#### [Dataset records]
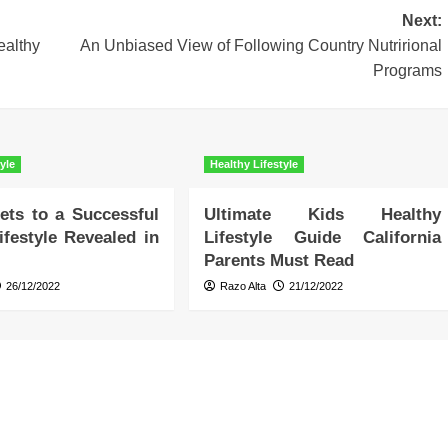
Next:
althy
An Unbiased View of Following Country Nutrirional
Programs
yle
Healthy Lifestyle
ets to a Successful
Ultimate Kids Healthy
ifestyle Revealed in
Lifestyle Guide California
Parents Must Read
26/12/2022
Razo Alta
21/12/2022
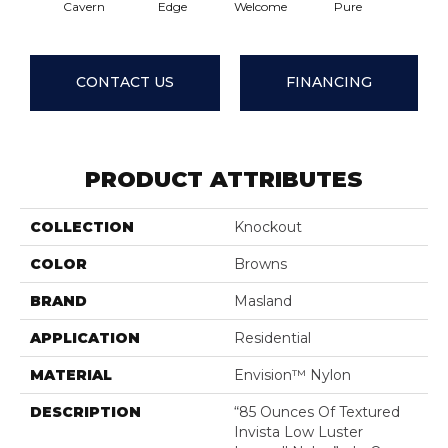
Cavern
Edge
Welcome
Pure
Oatme
CONTACT US
FINANCING
PRODUCT ATTRIBUTES
COLLECTION
Knockout
COLOR
Browns
BRAND
Masland
APPLICATION
Residential
MATERIAL
Envision™ Nylon
DESCRIPTION
“85 Ounces Of Textured
Invista Low Luster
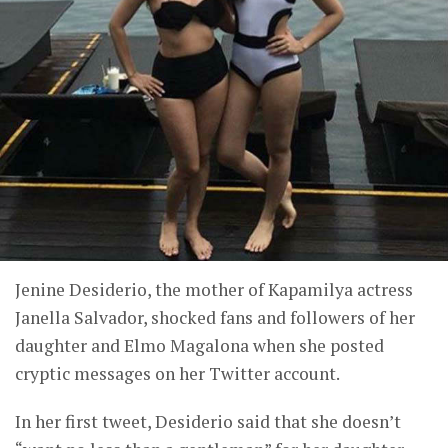
Jenine Desiderio, the mother of Kapamilya actress
Janella Salvador, shocked fans and followers of her
daughter and Elmo Magalona when she posted
cryptic messages on her Twitter account.
In her first tweet, Desiderio said that she doesn’t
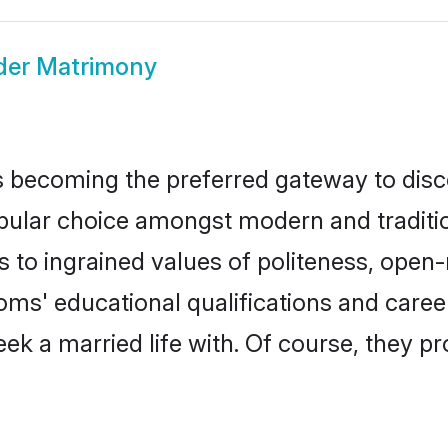
er Matrimony
 becoming the preferred gateway to disco
r choice amongst modern and traditional 
ks to ingrained values of politeness, ope
ooms' educational qualifications and car
ek a married life with. Of course, they pr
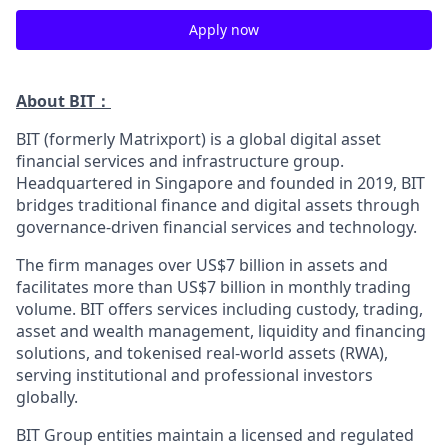
Apply now
About BIT：
BIT (formerly Matrixport) is a global digital asset
financial services and infrastructure group.
Headquartered in Singapore and founded in 2019, BIT
bridges traditional finance and digital assets through
governance-driven financial services and technology.
The firm manages over US$7 billion in assets and
facilitates more than US$7 billion in monthly trading
volume. BIT offers services including custody, trading,
asset and wealth management, liquidity and financing
solutions, and tokenised real-world assets (RWA),
serving institutional and professional investors
globally.
BIT Group entities maintain a licensed and regulated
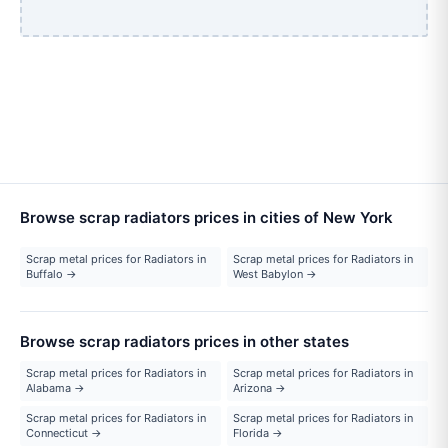
Browse scrap radiators prices in cities of New York
Scrap metal prices for Radiators in
Scrap metal prices for Radiators in
Buffalo →
West Babylon →
Browse scrap radiators prices in other states
Scrap metal prices for Radiators in
Scrap metal prices for Radiators in
Alabama →
Arizona →
Scrap metal prices for Radiators in
Scrap metal prices for Radiators in
Connecticut →
Florida →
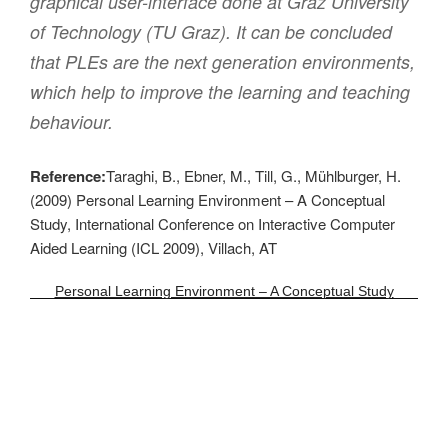
graphical user-interface done at Graz University
of Technology (TU Graz). It can be concluded
that PLEs are the next generation environments,
which help to improve the learning and teaching
behaviour.
Reference:
Taraghi, B., Ebner, M., Till, G., Mühlburger, H.
(2009) Personal Learning Environment – A Conceptual
Study, International Conference on Interactive Computer
Aided Learning (ICL 2009), Villach, AT
Personal Learning Environment – A Conceptual Study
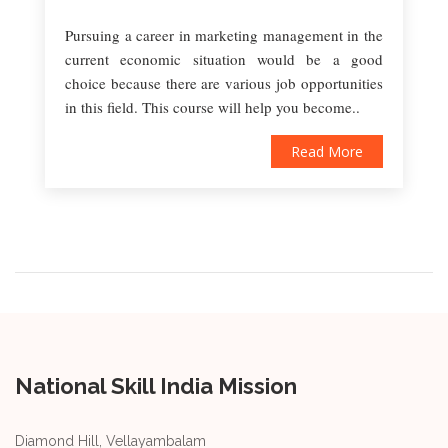
Pursuing a career in marketing management in the
current economic situation would be a good
choice because there are various job opportunities
in this field. This course will help you become..
Read More
National Skill India Mission
Diamond Hill, Vellayambalam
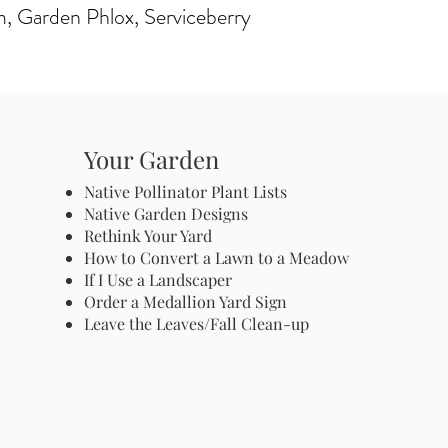
m, Garden Phlox, Serviceberry
Your Garden
Native Pollinator Plant Lists
Native Garden Designs
Rethink Your Yard
How to Convert a Lawn to a Meadow
If I Use a Landscaper
Order a Medallion Yard Sign
Leave the Leaves/Fall Clean-up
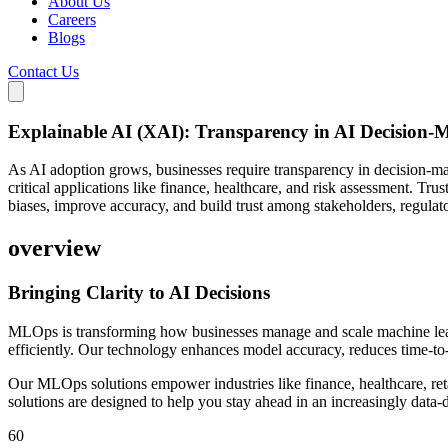
About Us
Careers
Blogs
Contact Us
Explainable AI (XAI): Transparency in AI Decision-
As AI adoption grows, businesses require transparency in decision-ma
critical applications like finance, healthcare, and risk assessment. 
biases, improve accuracy, and build trust among stakeholders, regulat
overview
Bringing Clarity to
AI Decisions
MLOps is transforming how businesses manage and scale machine lea
efficiently. Our technology enhances model accuracy, reduces time-t
Our MLOps solutions empower industries like finance, healthcare, reta
solutions are designed to help you stay ahead in an increasingly data-
60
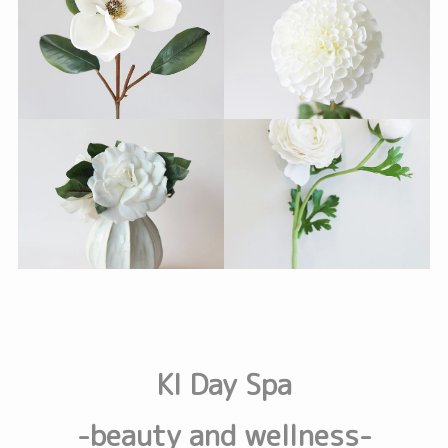
KI Day Spa
-beauty and wellness-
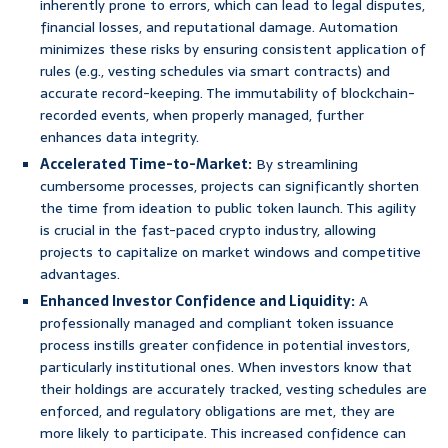
inherently prone to errors, which can lead to legal disputes,
financial losses, and reputational damage. Automation
minimizes these risks by ensuring consistent application of
rules (e.g., vesting schedules via smart contracts) and
accurate record-keeping. The immutability of blockchain-
recorded events, when properly managed, further
enhances data integrity.
Accelerated Time-to-Market:
By streamlining
cumbersome processes, projects can significantly shorten
the time from ideation to public token launch. This agility
is crucial in the fast-paced crypto industry, allowing
projects to capitalize on market windows and competitive
advantages.
Enhanced Investor Confidence and Liquidity:
A
professionally managed and compliant token issuance
process instills greater confidence in potential investors,
particularly institutional ones. When investors know that
their holdings are accurately tracked, vesting schedules are
enforced, and regulatory obligations are met, they are
more likely to participate. This increased confidence can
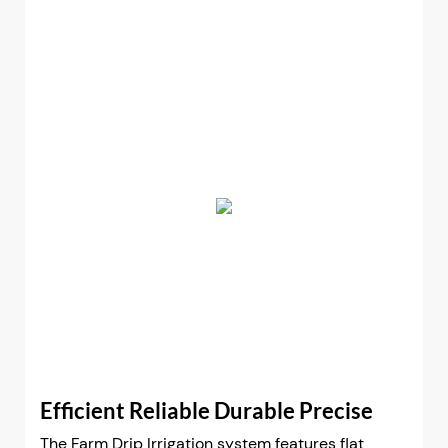
Efficient Reliable Durable Precise
The Farm Drip Irrigation system features flat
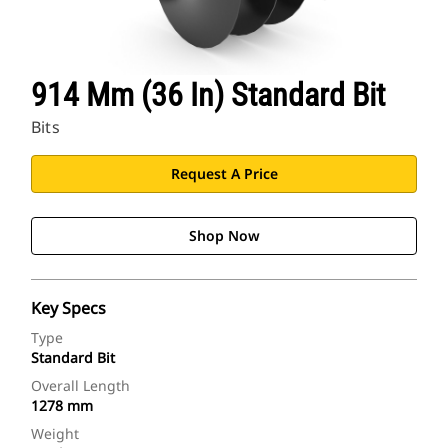
914 Mm (36 In) Standard Bit
Bits
Request A Price
Shop Now
Key Specs
Type
Standard Bit
Overall Length
1278 mm
Weight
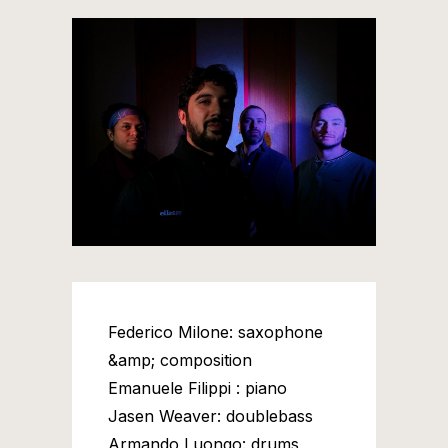
Federico Milone: saxophone
&amp; composition
Emanuele Filippi : piano
Jasen Weaver: doublebass
Armando Luongo: drums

#### [Exercise goal]
Copy every line of the material in which the word "financial" occurs.

#### [Task solution]
financial services and infrastructure group.
governance-driven financial services and technology.
financial losses, and reputational damage. Automation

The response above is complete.